I couldn’t hold back a laugh at that. “That’s pretty brazen.”

“No sir, they put travelers up for the night somewhat regular, and she thought her old mother might be wanting some pots and pans.”

“Bullshit,” I said. “He’s gonna give her the business just like he did my wife, only Kate’ll probably charge him for the privilege.”

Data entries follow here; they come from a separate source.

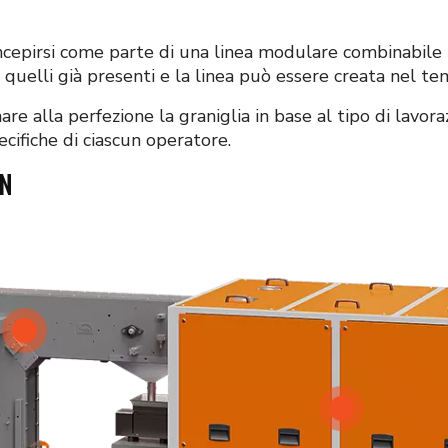
pirsi come parte di una linea modulare combinabile in
 quelli già presenti e la linea può essere creata nel te
e alla perfezione la graniglia in base al tipo di lavora
ecifiche di ciascun operatore.
IN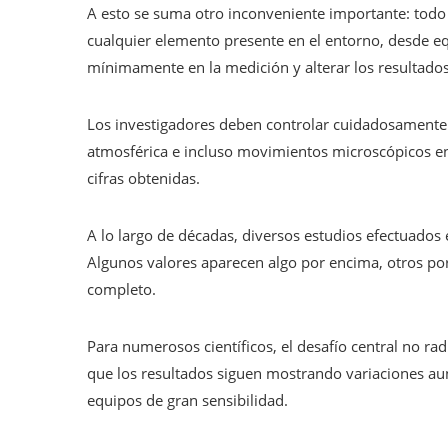
A esto se suma otro inconveniente importante: todo
cualquier elemento presente en el entorno, desde equ
mínimamente en la medición y alterar los resultados
Los investigadores deben controlar cuidadosamente 
atmosférica e incluso movimientos microscópicos en
cifras obtenidas.
A lo largo de décadas, diversos estudios efectuados 
Algunos valores aparecen algo por encima, otros por
completo.
Para numerosos científicos, el desafío central no rad
que los resultados siguen mostrando variaciones a
equipos de gran sensibilidad.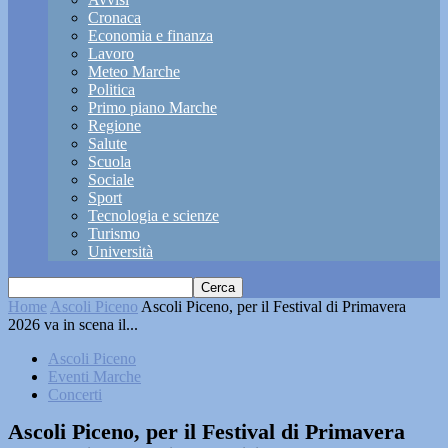
Cronaca
Economia e finanza
Lavoro
Meteo Marche
Politica
Primo piano Marche
Regione
Salute
Scuola
Sociale
Sport
Tecnologia e scienze
Turismo
Università
Home
Ascoli Piceno
Ascoli Piceno, per il Festival di Primavera
2026 va in scena il...
Ascoli Piceno
Eventi Marche
Concerti
Ascoli Piceno, per il Festival di Primavera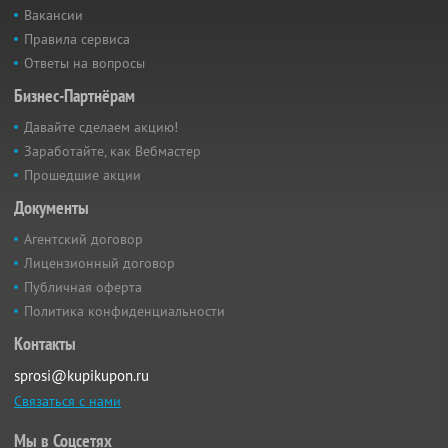
Вакансии
Правила сервиса
Ответы на вопросы
Бизнес-Партнёрам
Давайте сделаем акцию!
Заработайте, как Вебмастер
Прошедшие акции
Документы
Агентский договор
Лицензионный договор
Публичная оферта
Политика конфиденциальности
Контакты
sprosi@kupikupon.ru
Связаться с нами
Мы в Соцсетях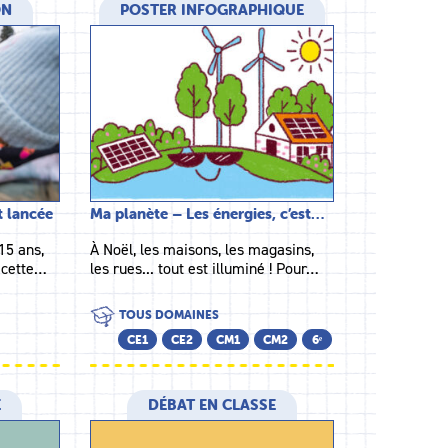
ON
POSTER INFOGRAPHIQUE
st lancée
Ma planète – Les énergies, c’est…
15 ans,
À Noël, les maisons, les magasins,
 cette…
les rues... tout est illuminé ! Pour…
TOUS DOMAINES
CE1
CE2
CM1
CM2
6ᵉ
E
DÉBAT EN CLASSE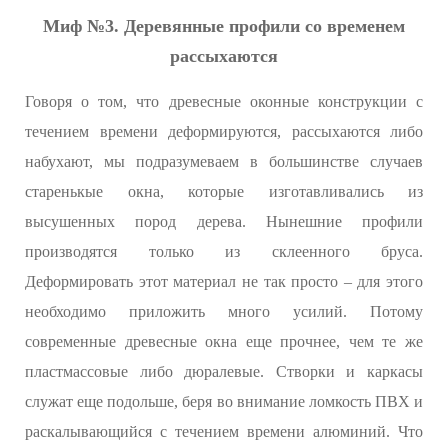
Миф №3. Деревянные профили со временем
рассыхаются
Говоря о том, что древесные оконные конструкции с
течением времени деформируются, рассыхаются либо
набухают, мы подразумеваем в большинстве случаев
старенькые окна, которые изготавливались из
высушенных пород дерева. Нынешние профили
производятся только из склеенного бруса.
Деформировать этот материал не так просто – для этого
необходимо приложить много усилий. Потому
современные древесные окна еще прочнее, чем те же
пластмассовые либо дюралевые. Створки и каркасы
служат еще подольше, беря во внимание ломкость ПВХ и
раскалывающийся с течением времени алюминий. Что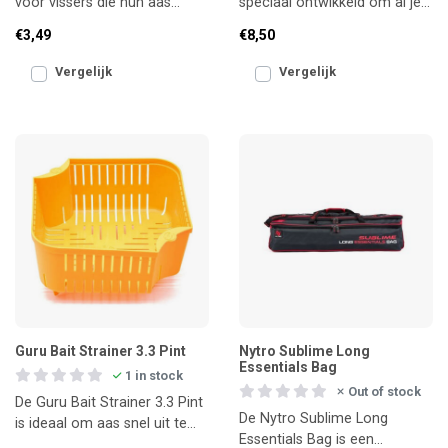
voor vissers die hun aas
speciaal ontwikkeld om al je
veilig, overzichtelijk en vers
aassoorten veilig en
€3,49
€8,50
willen houden.
georganiseerd op te berg
Vergelijk
Vergelijk
Guru Bait Strainer 3.3 Pint
Nytro Sublime Long
Essentials Bag
1 in stock
Out of stock
De Guru Bait Strainer 3.3 Pint
De Nytro Sublime Long
is ideaal om aas snel uit te
Essentials Bag is een
laten lekken, zoals pellets,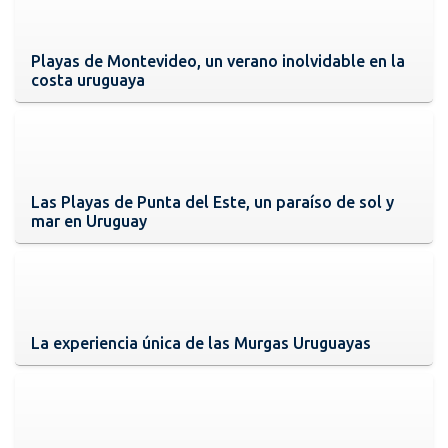
Playas de Montevideo, un verano inolvidable en la
costa uruguaya
Las Playas de Punta del Este, un paraíso de sol y
mar en Uruguay
La experiencia única de las Murgas Uruguayas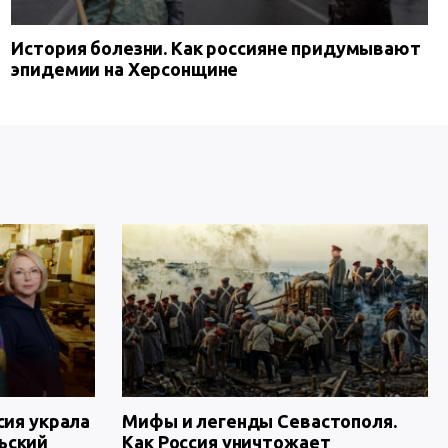
История болезни. Как россияне придумывают
эпидемии на Херсонщине
сия украла
Мифы и легенды Севастополя.
ьский
Как Россия уничтожает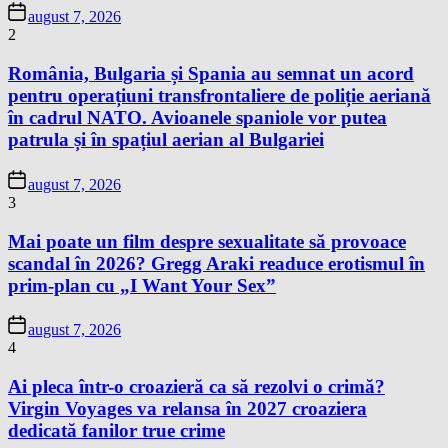
august 7, 2026
2
România, Bulgaria și Spania au semnat un acord
pentru operațiuni transfrontaliere de poliție aeriană
în cadrul NATO. Avioanele spaniole vor putea
patrula și în spațiul aerian al Bulgariei
august 7, 2026
3
Mai poate un film despre sexualitate să provoace
scandal în 2026? Gregg Araki readuce erotismul în
prim-plan cu „I Want Your Sex”
august 7, 2026
4
Ai pleca într-o croazieră ca să rezolvi o crimă?
Virgin Voyages va relansa în 2027 croaziera
dedicată fanilor true crime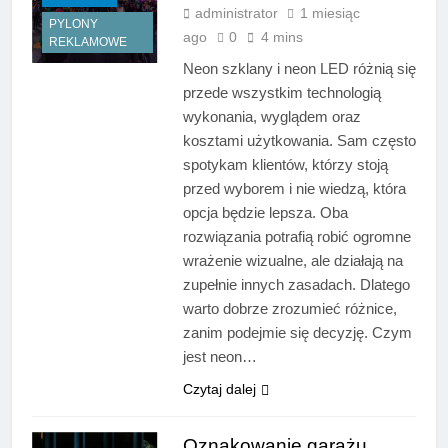
administrator
1 miesiąc
PYLONY
ago
0
4 mins
REKLAMOWE
Neon szklany i neon LED różnią się
przede wszystkim technologią
wykonania, wyglądem oraz
kosztami użytkowania. Sam często
spotykam klientów, którzy stoją
przed wyborem i nie wiedzą, która
opcja będzie lepsza. Oba
rozwiązania potrafią robić ogromne
wrażenie wizualne, ale działają na
zupełnie innych zasadach. Dlatego
warto dobrze zrozumieć różnice,
zanim podejmie się decyzję. Czym
jest neon…
Czytaj dalej
Oznakowanie garażu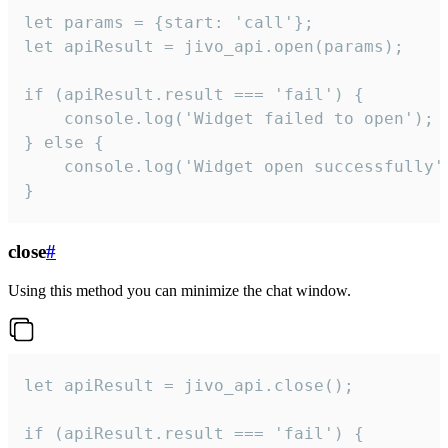
let params = {start: 'call'};

let apiResult = jivo_api.open(params);

if (apiResult.result === 'fail') {

    console.log('Widget failed to open');

} else {

    console.log('Widget open successfully')
}
close
#
Using this method you can minimize the chat window.
let apiResult = jivo_api.close();

if (apiResult.result === 'fail') {
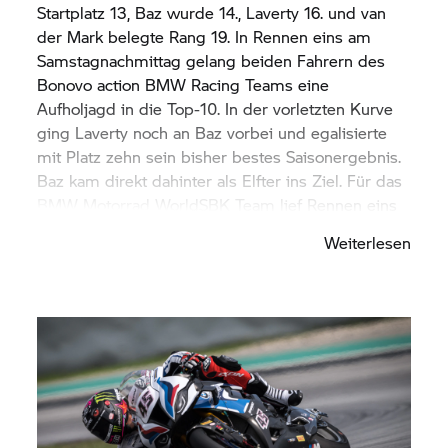
Startplatz 13, Baz wurde 14., Laverty 16. und van
der Mark belegte Rang 19. In Rennen eins am
Samstagnachmittag gelang beiden Fahrern des
Bonovo action BMW Racing Teams eine
Aufholjagd in die Top-10. In der vorletzten Kurve
ging Laverty noch an Baz vorbei und egalisierte
mit Platz zehn sein bisher bestes Saisonergebnis.
Baz kam direkt dahinter als Elfter ins Ziel. Für das
BMW Motorrad
WorldSBK Team lief Rennen eins
nicht nach Plan: Redding stürzte und van der Mark
Weiterlesen
fiel mit einem technischen Problem aus.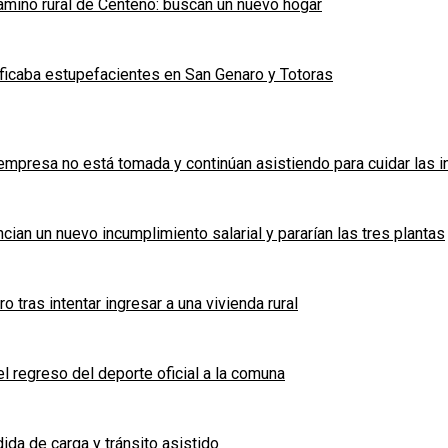
mino rural de Centeno: buscan un nuevo hogar
ficaba estupefacientes en San Genaro y Totoras
a empresa no está tomada y continúan asistiendo para cuidar las 
cian un nuevo incumplimiento salarial y pararían las tres plantas
tras intentar ingresar a una vivienda rural
l regreso del deporte oficial a la comuna
ida de carga y tránsito asistido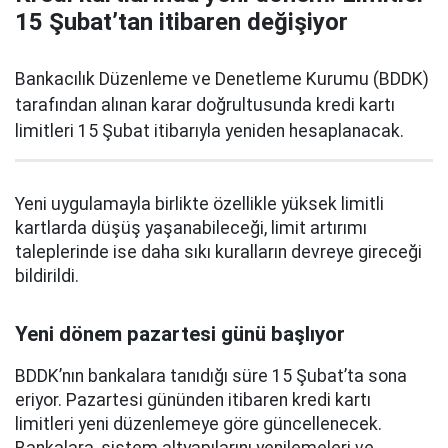
15 Şubat’tan itibaren değişiyor
Bankacılık Düzenleme ve Denetleme Kurumu (BDDK)
tarafından alınan karar doğrultusunda kredi kartı
limitleri 15 Şubat itibarıyla yeniden hesaplanacak.
Yeni uygulamayla birlikte özellikle yüksek limitli
kartlarda düşüş yaşanabileceği, limit artırımı
taleplerinde ise daha sıkı kuralların devreye gireceği
bildirildi.
Yeni dönem pazartesi günü başlıyor
BDDK’nın bankalara tanıdığı süre 15 Şubat’ta sona
eriyor. Pazartesi gününden itibaren kredi kartı
limitleri yeni düzenlemeye göre güncellenecek.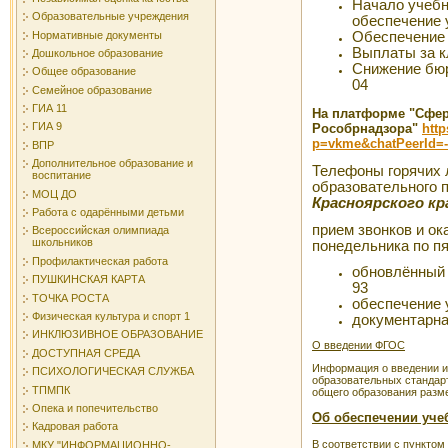
Начало учебн
Образовательные учреждения
обеспечение 
Нормативные документы
Обеспечение г
Выплаты за кл
Дошкольное образование
Снижение бюр
Общее образование
04
Семейное образование
ГИА 11
На платформе "Сфер
ГИА 9
Рособрнадзора"
http
p=vkme&chatPeerId=-
ВПР
Дополнительное образование и
Телефоны горячих 
воспитание
образовательного 
МОЦ ДО
Красноярского кр
Работа с одарёнными детьми
прием звонков и ок
Всероссийская олимпиада
школьников
понедельника по пя
Профилактическая работа
обновлённый ф
ПУШКИНСКАЯ КАРТА
93
ТОЧКА РОСТА
обеспечение 
Физическая культура и спорт 1
документарная
ИНКЛЮЗИВНОЕ ОБРАЗОВАНИЕ
О введении ФГОС
ДОСТУПНАЯ СРЕДА
Информация о введении и
ПСИХОЛОГИЧЕСКАЯ СЛУЖБА
образовательных стандарт
ТПМПК
общего образования раз
Опека и попечительство
Об обеспечении уче
Кадровая работа
В соответствии с пунктом
МКУ "ИНФОРМАЦИОННО-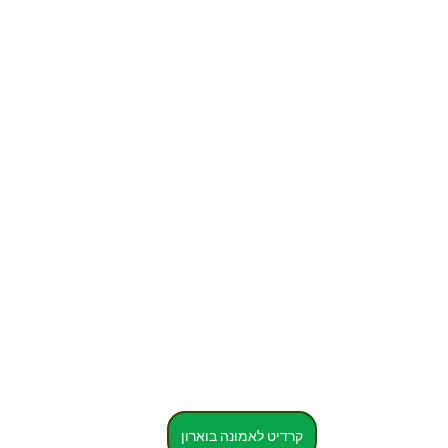
קרדיט לאמונה בוארון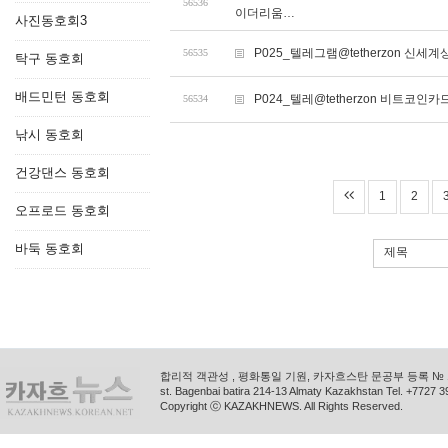
56536
이더리움…
사진동호회3
P025_텔레그램@tetherzon 
56535
탁구 동호회
배드민턴 동호회
P024_텔레@tetherzon 비트코인
56534
낚시 동호회
건강댄스 동호회
1
2
오프로드 동호회
바둑 동호회
제목
합리적 객관성 , 평화통일 기원, 카자흐스탄 문공부 등록 № 11
st. Bagenbai batira 214-13 Almaty Kazakhstan Tel. +772
Copyright ⓒ KAZAKHNEWS. All Rights Reserved.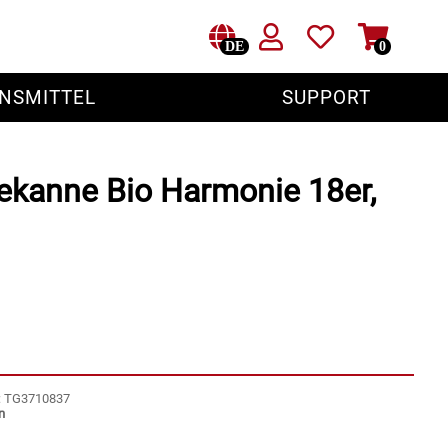
DE
0
NSMITTEL
SUPPORT
eekanne Bio Harmonie 18er,
r: TG3710837
n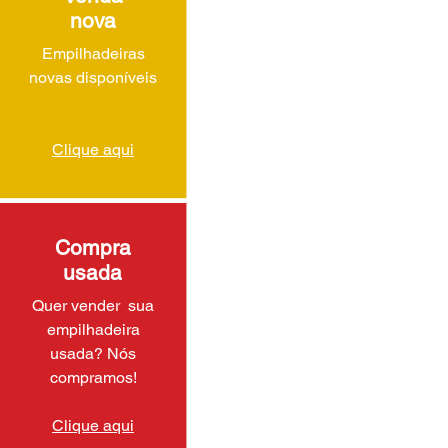
nova
Empilhadeiras
novas disponíveis
Clique aqui
Compra
usada
Quer vender sua
empilhadeira
usada? Nós
compramos!
Clique aqui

At that the boy rose from behind the desk and made a fist, his eyes wide and watery. “You take that back, mister.”

I laughed again. “All right, you win. Miss Bender’s only concern is for the poor drummer making his sales quota for Labette county.” I felt some pity for the lad as I left; he was sixteen or seventeen, and his dreams of the lovely and otherworldly Kate were no doubt things of frail, crystalline beauty, liable to shatter at the slightest cynical word.

My first thought was to mount up and ride out to the Bender place, the saloon be damned. Once out there I would thrash the drummer; I might also take his fur coat, and his money, which probably didn’t amount to more than the change for the twenty dollar gold piece. That last would of course depend on the presence of the Bender menfolk, who didn’t know me particularly, and whether or not they were inclined to come to the man’s aid. I didn’t think they’d begrudge me at least the beating, though, once I’d explained the circumstances.